Seed your Velocity environment with production-like data.
In this guide, we will create a Velocity Environment that does the following:
  1. 1.
    starts a database service
  2. 2.
    starts a job that will seed the DB from a data file (a snapshot)
  3. 3.
    starts an application that queries the DB and uses the seed data
Data seeding code samples: PostgreSQL, MySQL

1. Upload a Default Snapshot to Velocity

First, we will create a text file called migrate.sql that contains the following SQL:
CREATE TABLE public.users (
first_name text,
last_name text,
user_id smallint
);
ALTER TABLE public.users OWNER TO postgres;
COPY public.users (first_name, last_name, user_id) FROM stdin;
bob smith 1
tom smith 2
rob smith 3
\.
Here, we are creating a new table named users and populating it with some sample data.
Next, run the following command to upload the data file to the Velocity's snapshot storage:
veloctl snapshot put -f migrate.sql --target seeding --default
The --default flag means that this data will be used by default whenever a new Velocity Environment that contains a K8s Job called seeding is created.
NOTE: see Advanced Data Seeding Configurations for non-default snapshot data seeding examples.

2. Deploy and Seed a Postgres DB with Snapshot Data

Next, we will create a Velocity Environment with a Postgres DB, and we will seed it with the snapshot we just uploaded.
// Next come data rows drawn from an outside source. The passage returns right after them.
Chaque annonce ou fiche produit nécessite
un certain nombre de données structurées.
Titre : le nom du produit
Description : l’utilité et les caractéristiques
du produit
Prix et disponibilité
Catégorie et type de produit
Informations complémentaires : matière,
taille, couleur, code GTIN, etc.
For that, we will use a sample Velocity Blueprint from our samples repository, which includes:
  • A K8s Deployment, PVC and Service for the Postgres DB
  • A K8s Job that inserts our uploaded snapshot into the DB
  • A sample application that queries the DB to confirm success in seeding the DB
NOTE: We're passing a URL to Velocity's env create command to deploy each of the above elements, but you can review the full YAML manifest here.
veloctl env create -f https://raw.githubusercontent.com/techvelocity/velocity-blueprints/main/getting-started/aws/data-seeding/postgres-single-job.yaml --env-version v2
Running the above command should result in output similar to this:
Requesting the creation of environment surprised-bart-rozum with services at 2022-09-13 10:43:28 IDT...
Environment 'surprised-bart-rozum' status:
Point in time: 2022-09-13 10:43:28 IDT
Service Status Version Public URI Tunneled
psql Ready ...postgresql:13.2.0
seeding Ready ...postgresql:13.2.0
the-app Ready ...postgresql:13.2.0
Overall status: Ready
You can see that 3 Velocity Services were successfully deployed. psql is the Postgres DB itself. seeding is the name of the K8s Job responsible for seeding the data, and the-app is an example application that queries the DB.
Remember in the previous step the value of the --target flag had to be seeding. The target of the snapshot is the name of the Velocity Service (K8s Job) that uses it.
Each data file has precisely one target, which means that each data file is handled by precisely one seeding job.

3. Confirm Success

Finally, we can confirm that the DB was seeded with our sample data by viewing the logs of the the-app Velocity Service, by running:
veloctl env logs -s the-app
And we should see the following output:
first_name | last_name | user_id
------------+-----------+---------
bob | smith | 1
tom | smith | 2
rob | smith | 3
the-app (3 rows) │
In this example, the app repeatedly runs the following query: select * from users. And you can see in the above output that the table exists and contains the data that was successfully seeded by the seeding job.